O roteirista/diretor Cord Jefferson assinou bons trabalhos na TV, mas a sua estreia no cinema surpreende pela atitude, ele abraça a oportunidade com sangue nos olhos, como se inconscientemente suspeitasse que a indústria não vai permitir que ele voe livremente na área após expor tantas verdades indesejadas, debochando diretamente de tópicos que sustentam a agenda que domina hoje o cinema norte-americano. Ele lutou muito para conseguir realizar o filme, e, ao final da sessão, você consegue entender a razão principal do processo ter sido tão dificultado.
A proposta da obra, com seu senso de humor refinado, vai de encontro ao ponto nevrálgico da questão racial enquanto instrumento da manipulação social financiada pelos titereiros do caos desde sempre.
“Quanto mais burro eu me comporto, mais rico eu fico.” (Monk)
Trocando em miúdos e utilizando o nosso cenário político atual, a opção consciente de reduzir o negro às expressões culturais mais rasteiras, como o batuque do tambor, o funk bestializado ou a pichação de muros, leia-se, impondo uma imagem humilhante de submissão e incapacidade intelectual, objetivando o controle disfarçado de sinalização de virtude, ao invés de exaltar, por exemplo, o papel fundamental dos negros no elegante Jazz norte-americano (uma referência óbvia no nome do protagonista) ou na poesia romântica do samba que nascia outrora nos morros brasileiros.

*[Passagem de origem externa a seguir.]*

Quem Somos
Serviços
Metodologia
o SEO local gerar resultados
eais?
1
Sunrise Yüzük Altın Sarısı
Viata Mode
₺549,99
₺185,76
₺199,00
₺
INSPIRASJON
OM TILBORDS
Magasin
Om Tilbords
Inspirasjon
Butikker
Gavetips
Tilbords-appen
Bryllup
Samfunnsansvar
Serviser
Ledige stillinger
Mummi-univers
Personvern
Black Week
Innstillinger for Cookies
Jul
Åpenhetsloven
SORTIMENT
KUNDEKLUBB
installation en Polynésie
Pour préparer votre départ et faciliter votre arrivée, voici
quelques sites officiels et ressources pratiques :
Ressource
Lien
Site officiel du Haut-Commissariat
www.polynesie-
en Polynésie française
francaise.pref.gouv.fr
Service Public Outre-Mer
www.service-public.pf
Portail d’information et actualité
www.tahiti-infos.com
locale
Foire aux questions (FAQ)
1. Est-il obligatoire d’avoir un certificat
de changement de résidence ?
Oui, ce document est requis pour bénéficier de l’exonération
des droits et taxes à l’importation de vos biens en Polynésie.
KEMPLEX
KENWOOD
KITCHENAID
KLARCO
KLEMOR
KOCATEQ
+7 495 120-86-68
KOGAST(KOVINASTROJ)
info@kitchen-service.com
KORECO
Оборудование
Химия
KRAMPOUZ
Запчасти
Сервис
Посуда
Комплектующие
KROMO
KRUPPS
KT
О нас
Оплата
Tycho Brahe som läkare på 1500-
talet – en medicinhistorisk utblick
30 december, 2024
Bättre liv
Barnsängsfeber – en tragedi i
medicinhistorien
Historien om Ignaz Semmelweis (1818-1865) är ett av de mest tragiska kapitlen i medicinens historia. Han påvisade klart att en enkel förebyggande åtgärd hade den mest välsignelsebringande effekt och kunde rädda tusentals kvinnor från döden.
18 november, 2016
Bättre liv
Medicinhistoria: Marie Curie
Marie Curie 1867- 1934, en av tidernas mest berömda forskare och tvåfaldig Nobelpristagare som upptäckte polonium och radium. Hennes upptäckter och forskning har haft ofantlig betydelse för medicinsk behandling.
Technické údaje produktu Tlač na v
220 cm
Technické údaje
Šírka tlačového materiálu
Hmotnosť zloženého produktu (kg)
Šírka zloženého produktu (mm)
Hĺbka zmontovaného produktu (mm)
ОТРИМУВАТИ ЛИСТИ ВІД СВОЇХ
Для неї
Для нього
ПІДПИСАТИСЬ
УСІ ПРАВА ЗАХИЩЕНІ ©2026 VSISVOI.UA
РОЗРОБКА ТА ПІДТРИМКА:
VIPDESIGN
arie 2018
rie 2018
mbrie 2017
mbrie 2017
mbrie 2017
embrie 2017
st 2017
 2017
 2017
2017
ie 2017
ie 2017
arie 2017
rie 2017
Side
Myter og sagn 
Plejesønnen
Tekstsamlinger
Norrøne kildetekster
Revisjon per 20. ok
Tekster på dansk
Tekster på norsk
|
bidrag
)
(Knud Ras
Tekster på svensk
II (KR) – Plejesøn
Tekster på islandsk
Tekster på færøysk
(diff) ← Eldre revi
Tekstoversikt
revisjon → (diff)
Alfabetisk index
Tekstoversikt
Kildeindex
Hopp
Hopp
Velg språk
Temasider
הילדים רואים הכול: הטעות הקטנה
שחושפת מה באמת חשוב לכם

Expandindo a discussão, o problema é similar ao que ocorre com a imagem dos nordestinos que é trabalhada pelos veículos culturais brasileiros, o constante bater na tecla da miséria, com a mesma sórdida intenção. Utilizando uma analogia simples, o ato de desligar o bombeamento de água para manter a narrativa e a indústria da seca, enquanto discursa teatralmente como o salvador da pátria, vendendo a promessa da libertação que nunca será permitida.
Aos interesses que lucram sobremaneira com o racismo, que dependem do “dividir para conquistar”, não interessa de forma alguma que negros e brancos se enxerguem como iguais. Quando o mundo começa a trilhar este caminho, quando a lucidez passa a se exibir com mais segurança, eles dão um jeitinho de estimular o conflito. A união é força, um povo unido, psicologicamente maduro e intelectualmente firme é uma ameaça para os titereiros do caos.
Retornando ao filme após esta reflexão alimentada pelos temas que ele suscita, afirmo que o brilhantismo do roteiro, adaptado do livro “Erasure”, de Percival Everett, já é evidenciado na corajosa escolha da cena que abre a trama, antes mesmo dos créditos iniciais.
O professor, vivido por Jeffrey Wright, que é negro, tendo que aguentar uma desajeitada tentativa de lição de moral sobre racismo de uma aluna branca, de cabelo verde, um detalhe importante, a típica ativista adolescente padronizada que não limpa nem o próprio quarto, mas que posa publicamente como um ser superior.
Uma vítima da engenharia social, por conseguinte, alguém que vive na realidade alternativa alimentada pelo sistema, uma dissonância cognitiva ambulante, confusa em todos os aspectos de sua vida, em suma, na linguagem popular, símbolo da geração de ovelhas que está sendo investida de autoridade pelos lobos.
A espertíssima sacada da metalinguagem no desfecho é a cereja do bolo, “Ficção Americana” também é engrandecido pela escolha da imagem que fecha a trama, resumindo perfeitamente em seu simbolismo tudo o que inteligentemente defendeu, até superestimando a capacidade de compreensão do público, algo que deve ser aplaudido.